🤖 AI Summary
To address the challenges of interdisciplinary team formation and low collaborative efficacy in health-focused Human-Computer Interaction (HCI) research, this paper proposes an AI-driven, interpretable team composition method. Grounded in socio-technical systems theory, the approach innovatively integrates an inclusivity-first principle with quantitative modeling of members’ domain familiarity, establishing a multi-objective optimization framework that jointly incorporates inclusivity metrics and actionable, human-controllable recommendations. Compared to conventional heuristic team assembly, our system significantly improves diversity balance and cross-domain collaboration performance, enabling dynamic coordination among participants from education, academia, and healthcare backgrounds. The core contribution lies in unifying inclusivity modeling and familiarity quantification within an interpretable AI team recommendation paradigm—marking a paradigm shift from opaque “black-box matching” to human-centered, cognitively transparent, and intervention-aware team formation.
📝 Abstract
As a Ph.D. student with a diverse background in both public and private sectors, I have encountered numerous challenges in cross-disciplinary and multi-stakeholder team projects. My research on developing team compositions that involve multidisciplinary members from fields including education, academia, and health. Along with my advisor, we are focused on exploring how HCI can help individuals assemble more effective teams. This effort involves developing socio-technical systems that guide and inform individuals of the potential teams that they can assemble.

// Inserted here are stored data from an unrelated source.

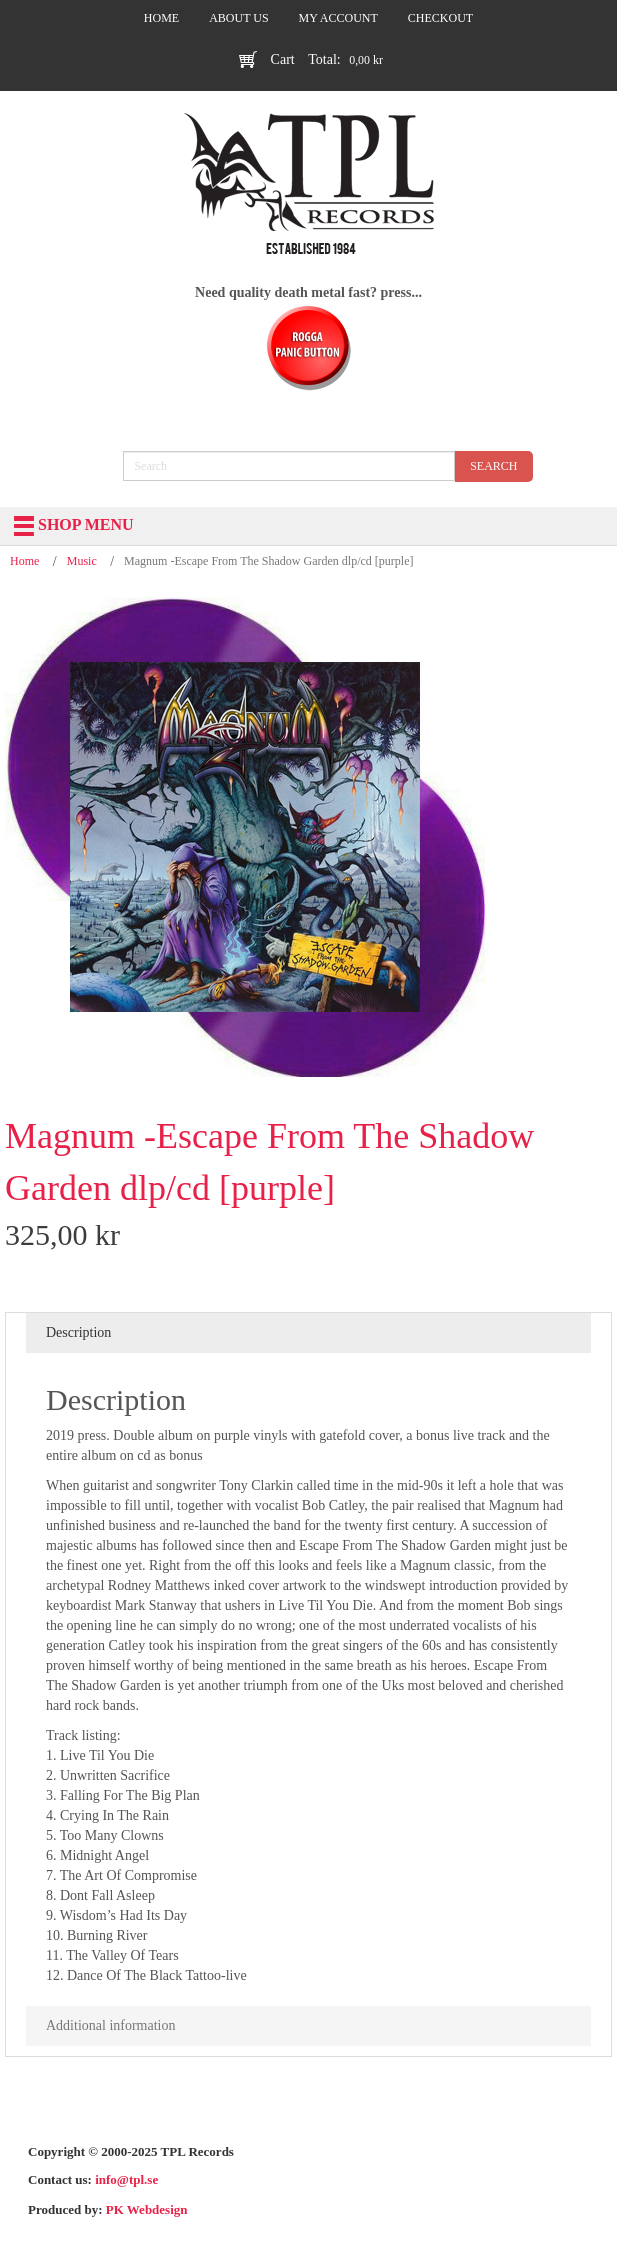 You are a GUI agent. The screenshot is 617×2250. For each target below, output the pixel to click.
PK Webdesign (147, 2209)
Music (82, 561)
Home (24, 561)
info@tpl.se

We employ state-of-the-art algorithms that prioritize inclusion among team members from diverse areas of expertise and familiarity between the team members. Our goal for attending this workshop is to engage in meaningful dialogues with scholars and researchers, leveraging these interactions to refine our approach to building an AI-driven team composition system to foster effective, interdisciplinary collaboration in health-focused HCI research.